David Prosser on why Japan-focused investment trusts could be poised to outperform
Are financial advisers allocating enough of their clients’ portfolios to Japanese equities? It is often overlooked that Japan is the world’s second largest stock market, accounting for around 5.6% of the FTSE All-Index World Index – around one-and-a-half times as much as the UK market. Yet Japanese equities have been routinely shunned by advisers and investors alike.
There are some good reasons for that. For much of the past 35 years – since the Japanese market peaks of the late 1980s in fact – the country’s stock market has struggled to make progress. During a prolonged period of economic malaise, financial crises and political upheaval, hopes for a recovery from Japanese equities were repeatedly dashed.
Today, however, something has changed, as analysis just published by the investment trust team at Kepler Trust Intelligence points out. As Kepler explains, February 2024 saw the Japanese stock market finally break through its 1989 record high, moving well ahead of that level by the summer. Performance has been more lacklustre since then, but that has also been true of most major global markets.

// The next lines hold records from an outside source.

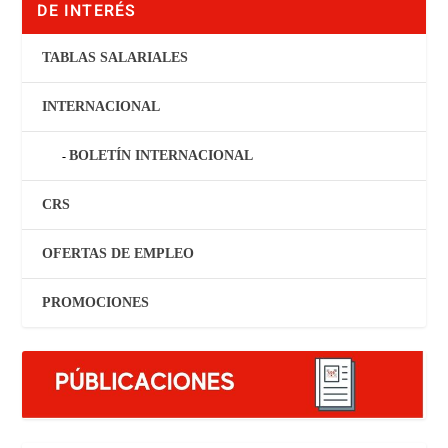
DE INTERÉS
TABLAS SALARIALES
INTERNACIONAL
BOLETÍN INTERNACIONAL
CRS
OFERTAS DE EMPLEO
PROMOCIONES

Why should we think this is not just another false dawn? Well, there are a number of reasons to be positive. Japan remains the world’s fourth largest economy, after all, and is particularly strong in fashionable areas of the market including technology. Blue-chip companies such as Sony, Nintendo and Uniqlo have global appeal. And the country’s manufacturers are benefitting from the trend in the West for companies to reduce their reliance on Chinese exports.
Importantly, points out Kepler, Japan has also embraced corporate governance reform in recent years. For a long time, Japan was seen as anti-shareholder, with many companies employing tactics to limit investors’ influence, such as maintaining large cross-shareholdings in one another. Dividend payments were disappointing. The threat of a takeover – often a catalyst for Western companies to focus on shareholder returns – was non-existent.

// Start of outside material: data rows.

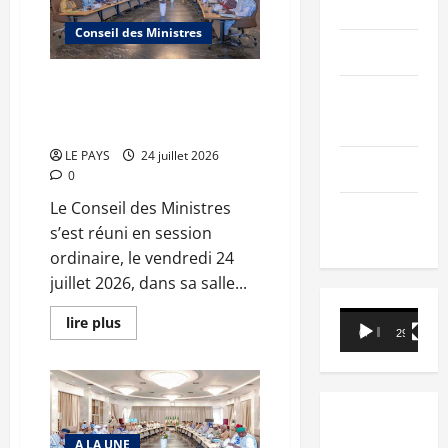
PEOPLE
du
mercredi
Conseil des Ministres
29
Editorial
juillet
2026
CM
Communique du conseil des
N°2026-
SCIENCES &
ministres du vendredi 24 juillet
30/SGG
TECH
2026 CM N°2026-29/SGG
LE PAYS
24 juillet 2026
Nécrologie
0
Le Conseil des Ministres
TRIBUNE
s’est réuni en session
ordinaire, le vendredi 24
juillet 2026, dans sa salle...
Lecteur
En
lire plus
savoir
00:00
29:21
vidéo
plus
sur
Communique
du
conseil
des
ministres
A LA UNE
du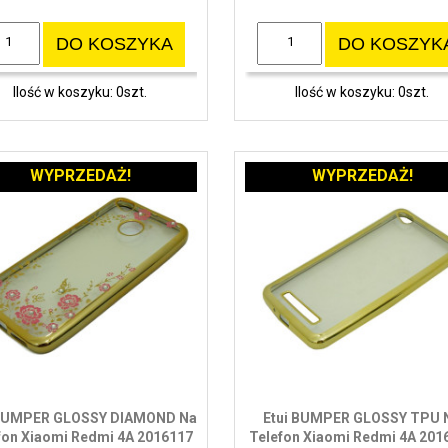
DO KOSZYKA
DO KOSZYK
Ilość w koszyku: 0szt.
Ilość w koszyku: 0szt.
WYPRZEDAŻ!
WYPRZEDAŻ!
 BUMPER GLOSSY DIAMOND Na
Etui BUMPER GLOSSY TPU 
fon Xiaomi Redmi 4A 2016117
Telefon Xiaomi Redmi 4A 201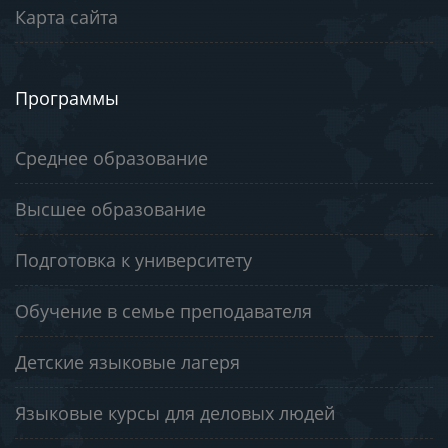
Карта сайта
Программы
Среднее образование
Высшее образование
Подготовка к университету
Обучение в семье преподавателя
Детские языковые лагеря
Языковые курсы для деловых людей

“Japan’s manufacturers are benefitting from the trend in the West for companies to reduce their reliance on Chinese exports.”
David Prosser
More recently, however, Japanese regulators have introduced a range of new rules designed to tackle some of these problems. Companies are increasingly required to appoint independent board directors. They must be much more transparent about crossholdings. Share buybacks and special dividends have become far more common. These changes are an important part of the reason for Japanese equities beginning to post decent returns once more.
How, then, to increase exposure to Japan’s stock market? Well, investment trusts’ track record in the country is certainly strong. Data published in the Spotlight newsletter produced by the Association of Investment Companies (AIC), analysed 241 rolling 10-year periods over the past three decades. It revealed that Japan-focused investment trusts outperformed comparable open-ended funds in more than six in 10 of those periods.

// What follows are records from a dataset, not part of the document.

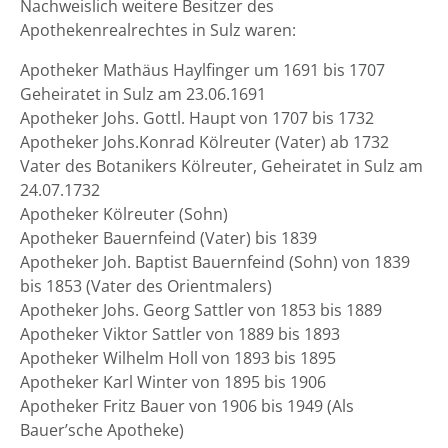
Nachweislich weitere Besitzer des
Apothekenrealrechtes in Sulz waren:
Apotheker Mathäus Haylfinger um 1691 bis 1707
Geheiratet in Sulz am 23.06.1691
Apotheker Johs. Gottl. Haupt von 1707 bis 1732
Apotheker Johs.Konrad Kölreuter (Vater) ab 1732
Vater des Botanikers Kölreuter, Geheiratet in Sulz am
24.07.1732
Apotheker Kölreuter (Sohn)
Apotheker Bauernfeind (Vater) bis 1839
Apotheker Joh. Baptist Bauernfeind (Sohn) von 1839
bis 1853 (Vater des Orientmalers)
Apotheker Johs. Georg Sattler von 1853 bis 1889
Apotheker Viktor Sattler von 1889 bis 1893
Apotheker Wilhelm Holl von 1893 bis 1895
Apotheker Karl Winter von 1895 bis 1906
Apotheker Fritz Bauer von 1906 bis 1949 (Als
Bauer’sche Apotheke)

Kepler also believes Japanese-focused investment trusts are a sensible vehicle through which to approach the Japanese market. Collective funds provide diversified exposure to Japanese equities with competitive costs and the promise of liquidity, courtesy of daily dealing, the analyst points out.
Investment trusts have a particular advantage in Japan, Kepler argues, because their closed-ended structure makes it easier for them to invest in small and medium-sized companies. This is where many of the best opportunities in the Japanese stock market are to be found, it says.
Is it time for advisers to reposition investors’ portfolios? Well, that will naturally depend on individual clients’ appetite for risk, their investment objectives and time horizons, and their current exposures. But most advisers will have large numbers of clients with portfolios that don’t come near to reflecting the weightings of Japanese equities in global indices. Now may be the time to begin closing the gap.